• GLE-SciK

    Kindergarten Grade Level Expectations
    Students understand the processes of scientific investigation and design, conduct, communicate about, and evaluate such investigations.
    By the end of kindergarten, students will be able to:
    1a. Ask questions and state predictions that can be addressed through scientific investigation
    find answers to questions the teacher poses
    begin to anticipate possible outcomes
    1b. Use simple devices to gather observational data
    use an assortment of tools to do things
    uses senses to observe things
    1d. Communicate about investigations and explanations
    use descriptive words
    draw or tell about what they saw
    Physical Science: Students know and understand common properties, forms, and changes in matter and energy.
    By the end of kindergarten, students will be able to:
    2.1a. Examine, describe, and classify tangible objects in terms of common physical properties
    use observations to describe the properties (size, shape, texture, color) of an object
    sort objects by using sight, sound, smell, and touch
    sort the same group of objects in different ways using one property at a time (for example, sort first by color, then by shape, followed by size)
    2.2b.
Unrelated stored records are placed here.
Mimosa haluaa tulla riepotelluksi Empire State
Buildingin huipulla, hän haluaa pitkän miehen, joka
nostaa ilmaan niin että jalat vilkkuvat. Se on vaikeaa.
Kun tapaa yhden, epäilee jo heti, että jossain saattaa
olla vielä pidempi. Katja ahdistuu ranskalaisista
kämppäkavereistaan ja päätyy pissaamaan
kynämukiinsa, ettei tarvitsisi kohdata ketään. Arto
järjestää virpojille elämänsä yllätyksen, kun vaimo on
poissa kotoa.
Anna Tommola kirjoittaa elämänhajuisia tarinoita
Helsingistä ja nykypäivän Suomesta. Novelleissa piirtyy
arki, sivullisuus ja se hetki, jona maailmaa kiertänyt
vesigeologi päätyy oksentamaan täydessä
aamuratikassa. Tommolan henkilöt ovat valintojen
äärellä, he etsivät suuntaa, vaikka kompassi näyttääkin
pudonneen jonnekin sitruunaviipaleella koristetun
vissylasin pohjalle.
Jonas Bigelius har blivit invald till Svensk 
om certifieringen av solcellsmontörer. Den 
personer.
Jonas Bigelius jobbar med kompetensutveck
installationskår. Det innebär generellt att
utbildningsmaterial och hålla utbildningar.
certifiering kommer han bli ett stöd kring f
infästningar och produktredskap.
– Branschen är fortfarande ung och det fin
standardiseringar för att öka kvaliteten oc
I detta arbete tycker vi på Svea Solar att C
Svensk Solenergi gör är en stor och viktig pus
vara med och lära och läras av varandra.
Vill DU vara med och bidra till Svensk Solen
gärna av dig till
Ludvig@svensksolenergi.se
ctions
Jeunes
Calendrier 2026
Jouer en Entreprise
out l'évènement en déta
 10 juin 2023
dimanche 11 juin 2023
Make observations and gather data associated with movement
    use location words to describe the position of an object (for example, “up,” “in front of”)
    move an object in a variety of ways (for example, push, pull, turn, bounce)
    describe their own movement (for example, jump high, run fast)
    Life Science: Students know and understand the characteristics and structure of living things, the processes of life, and how living things interact with each other and their environment.
    By the end of kindergarten, students will be able to:
    3.3a. Describe human body parts
    identify which body part is used for each sense
    identify which sense they are using when they observe something
    describe what each sense tells us (for example, touch tells us about things such as size, shape, texture, and temperature)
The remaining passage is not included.